You’re a dancer, you’re an educator. How would you describe yourself?

Well I’m wearing a lot of hats right now so it’s an interesting time to ask me. A few years ago I would have just been like, dancer, that’s it. Currently I’m a dancer and I just dance for myself. I’m an improvisational artist. I have a [dance] company but we stopped operating like a fulltime company – I’ve suspended operations because we had this huge show last year and the fundraising was such a flop. And we needed so much money. And it’s the same story that everyone has – the Kickstarter, and applying to grants you don’t get, yadda yadda, and I was finally like, forget this, I’m not going to do this anymore.

You end up doing so much administrative stuff that you don’t get to do your art.

Exactly. It was this huge multidisciplinary, highly collaborative performance we did at The Fruit. It was a ton of coordinating, the administrative part was pretty incredible. And then trying to get the fundraising was just deflating. And I felt so strongly about the performances and what we did. We had tons of people attending and coming back because it was changing every night and shifting. After it was over, I basically spent the month of August in this sort of zombie haze of exhaustion. And I can’t do it like that anymore because it makes me feel like that [work of art] wasn’t successful, in a way, and I know it was amazing.

So I needed to get back to the art making. I’ve also been getting some pretty incredible opportunities to do research. I was a New York Public Library Dance Research Fellow. I was able to dedicate nine months of my life going back and forth to New York and sitting in the archives and culminating all of this thinking I’ve been doing while teaching this particular technique, the Cunningham Technique.

This research piece is new for me. But I am applying for more and more fellowships and it’s leading me to consider pursuing a PhD… so hopefully I’ll be getting a doctorate in Dance Pedagogy one day as well.

Tornow teaching at ADF. Photo by Ben McKeown

Tornow teaching at ADF. Photo by Ben McKeown

What do you think that dance offers that the other art forms don’t?

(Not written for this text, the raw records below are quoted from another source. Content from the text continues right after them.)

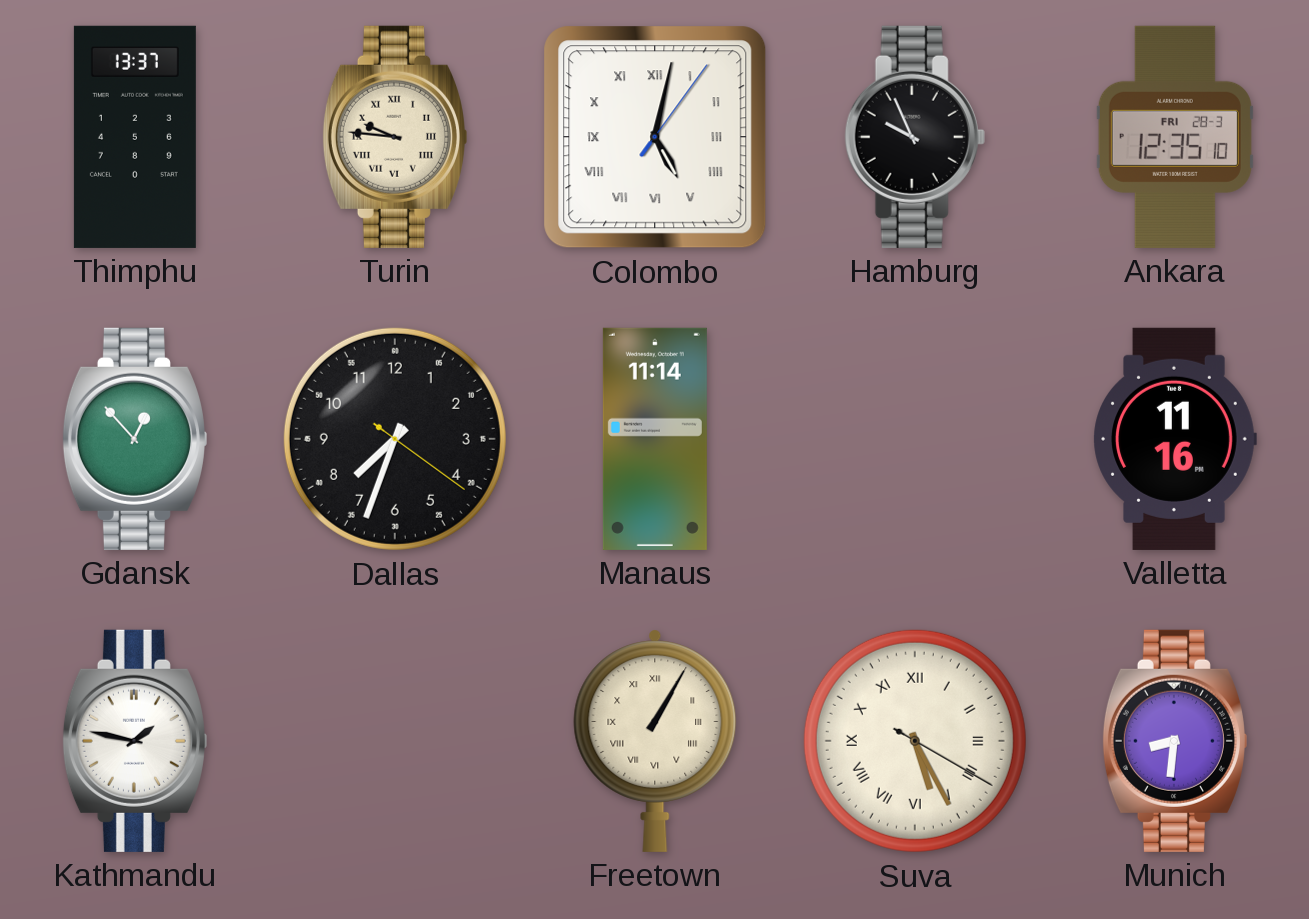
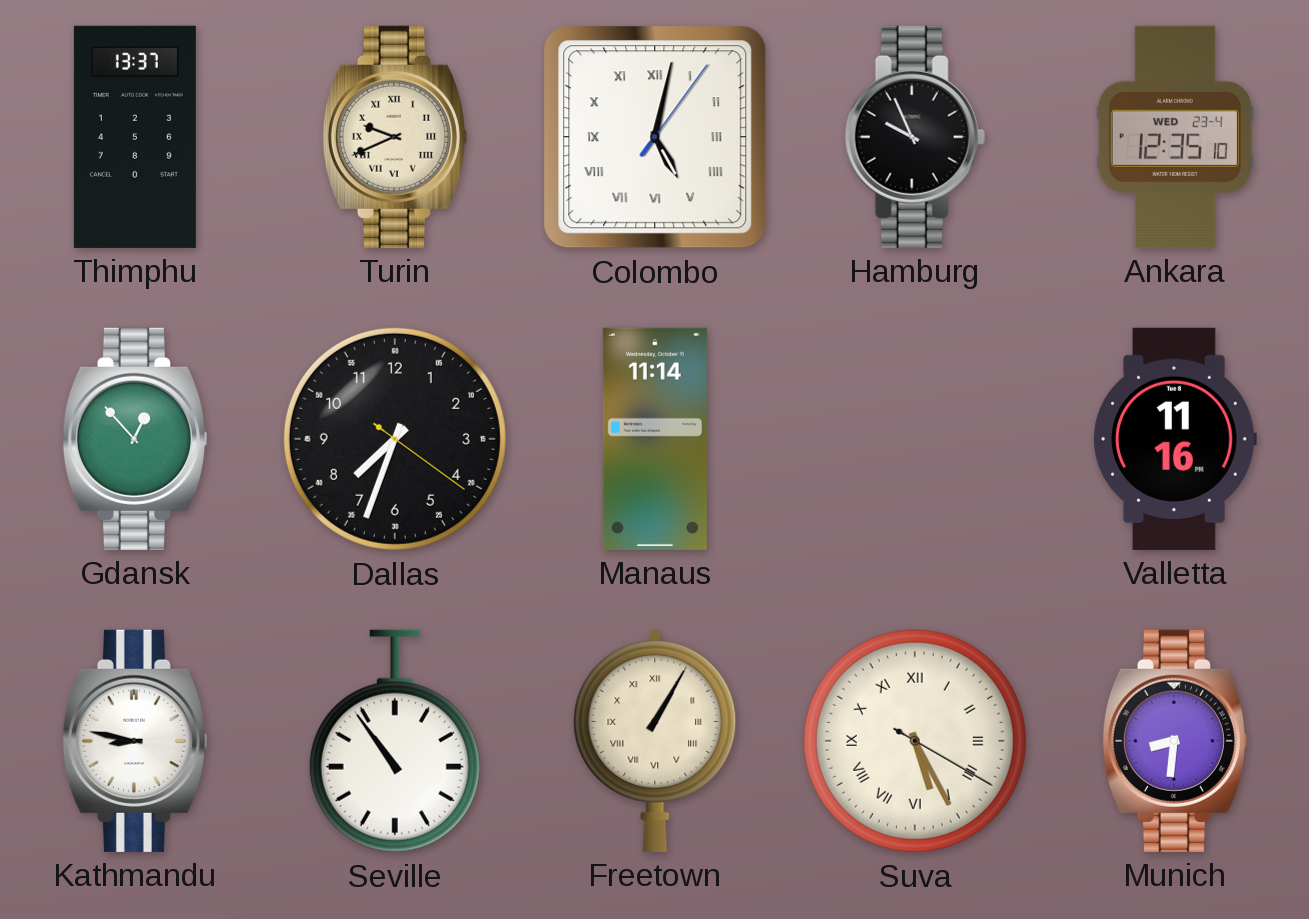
Turin: 9:46 -> 9:41
Ankara date: FRI 28-3 -> WED 23-4
Kathmandu: 1:47 -> 8:47
Seville: none -> 10:54
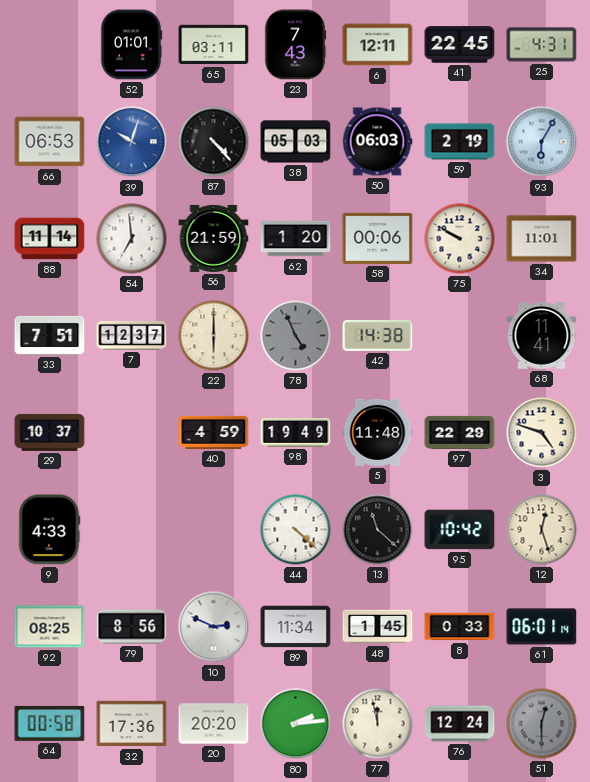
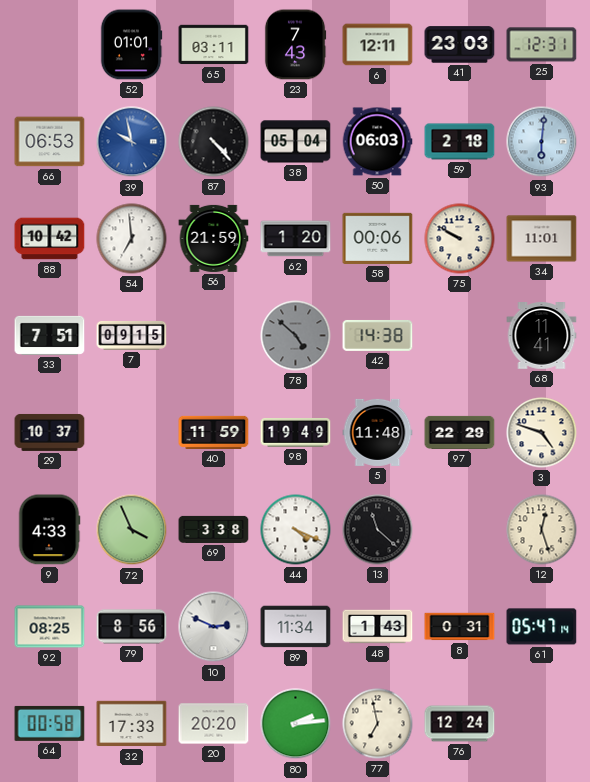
41: 22:45 -> 23:03
25: 4:31 -> 12:31
39: 10:03 -> 9:58
38: 05:03 -> 05:04
59: 2:19 -> 2:18
93: 6:05 -> 6:01
88: 11:14 -> 10:42
7: 12:37 -> 09:15
22: 6:00 -> none
78: 4:56 -> 4:52
40: 4:59 -> 11:59
72: none -> 3:56
69: none -> 3:38
44: 4:22 -> 4:19
95: 10:42 -> none
48: 1:45 -> 1:43
8: 0:33 -> 0:31
61: 06:01 -> 05:47
32: 17:36 -> 17:33
77: 11:58 -> 6:58
51: 12:30 -> none
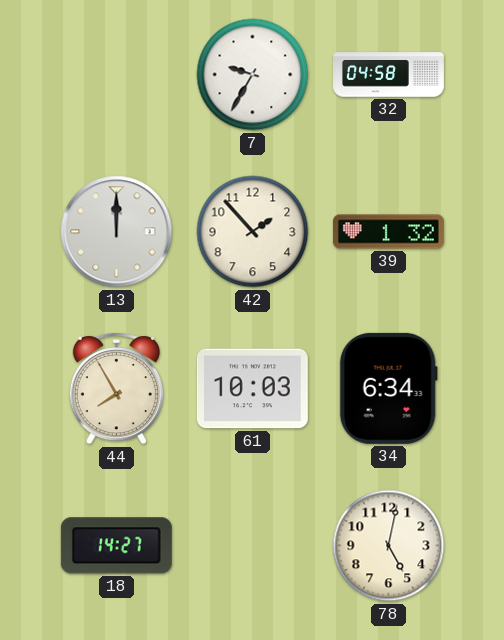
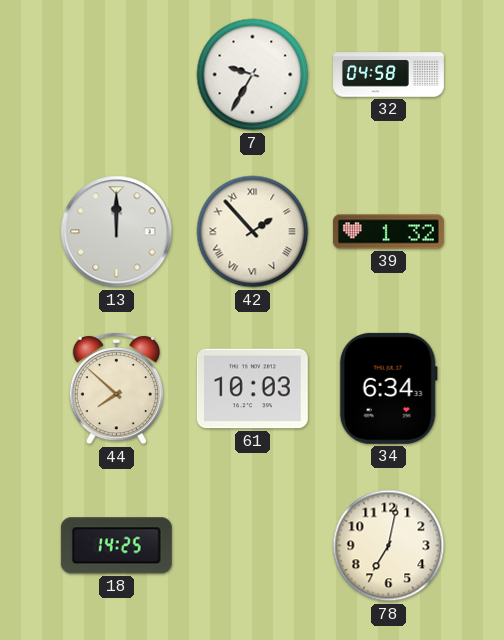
42 numerals: Arabic -> Roman
44: 7:55 -> 7:52
18: 14:27 -> 14:25
78: 5:02 -> 7:02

I collaborate with people in a lot of other disciplines, that’s very much at the center of my practice. And one of my closest art partners, Heather Gordon, who is a visual artist in the area, Heather always says how solitary it is to be a visual artist. I get community from dance. You’re feeding off the energy of each other and the audience. But the thing that’s the most attractive to me is that it’s pre-verbal. I’m not the most articulate or the most interested in verbalizing…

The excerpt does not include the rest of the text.